With a sigh, I slid the picture back into its place, and continued flipping through the pages. Slowly, I grew up in the pages. I skimmed my fingers over the photos. The year after Sarah had passed, there had been a shadow in Jake's eyes that even in my youth I could see, and that I could still see through these photos.

Slowly, I started coming upon pages where pictures had been taken by me and my friends instead of the adults in my life. Photos from my middle school years, when I'd gotten to know my only real friend in Forks, Angela. The occasional school dance I got talked into going to by her and other girls. I only managed to get Jake to go to one before he swore off the silliness of school dances forever, so there was the odd dance here and there with boys in my grade like Mike Newton or Eric Yorkie. Photos from when I'd dated Eric the last year or so of middle school before we decided that we were really just too opposite to be more than friends.

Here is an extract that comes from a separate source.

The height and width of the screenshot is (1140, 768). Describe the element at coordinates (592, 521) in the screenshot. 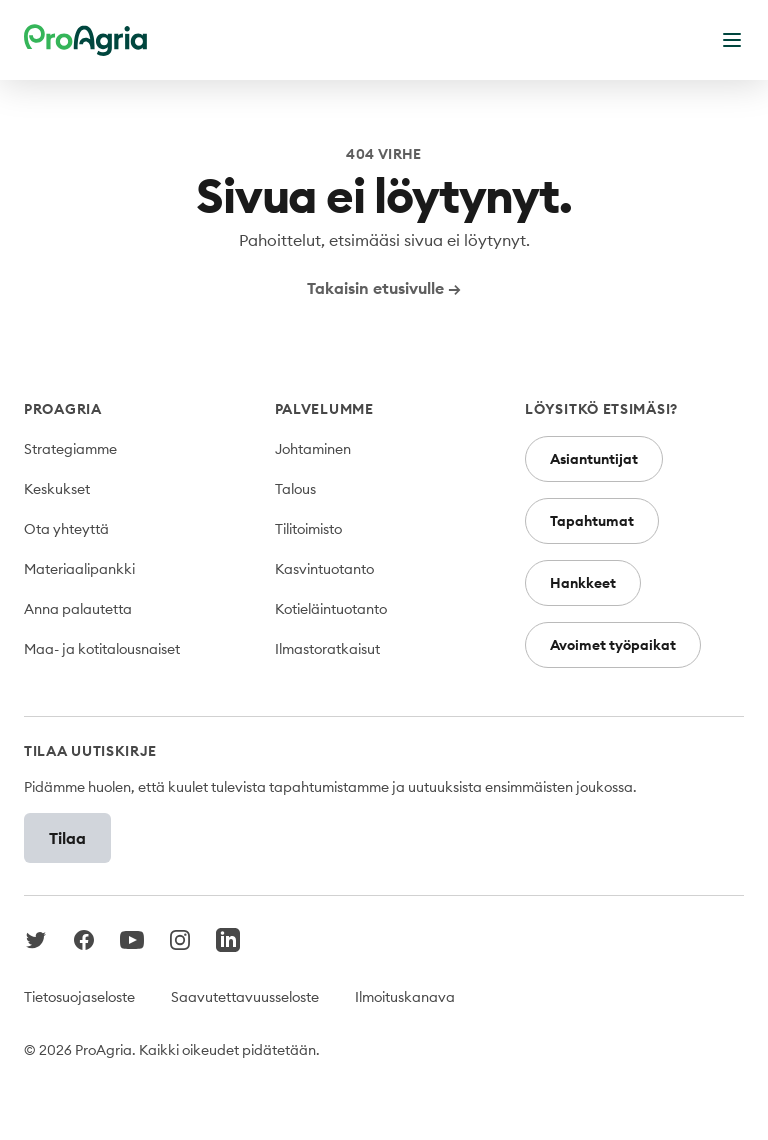 I see `Tapahtumat` at that location.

Then there were pictures of when Billy had been patiently teaching both me and Jake how to work with wood when I was about twelve years old, my fingers and hands covered with varying amounts of band-aids before I finally became diligent enough to avoid injury. Jake had been far better at it, as clearly evidenced by the multiple small photos where we stood our finished projects side by side.

Then came a couple of my favorite pictures in the entire album. They each had their own page, facing one another, the rest of the page absolutely covered with comments. The first had me at fifteen years old, my hair absolutely tousled and tangled as I looked up at him and stuck out my tongue, and his hair was in a similar state. We'd just got done wrestling outside and his friends Quil and Embry were having an absolute laughing fit over the state our our hair, and had snapped a picture. Jake had been exactly like a big brother to me all my life. Teasing me, rough-housing, tolerating and viewing me as something outside the concepts of the female gender. Still a girl, but not to be viewed as he was beginning to view other girls.

The next picture had a story all its own... A story that I felt was the beginning of a whole new world for me. A new life that had taken me from being an awkward and lost teenager into the woman who knew where her life was headed.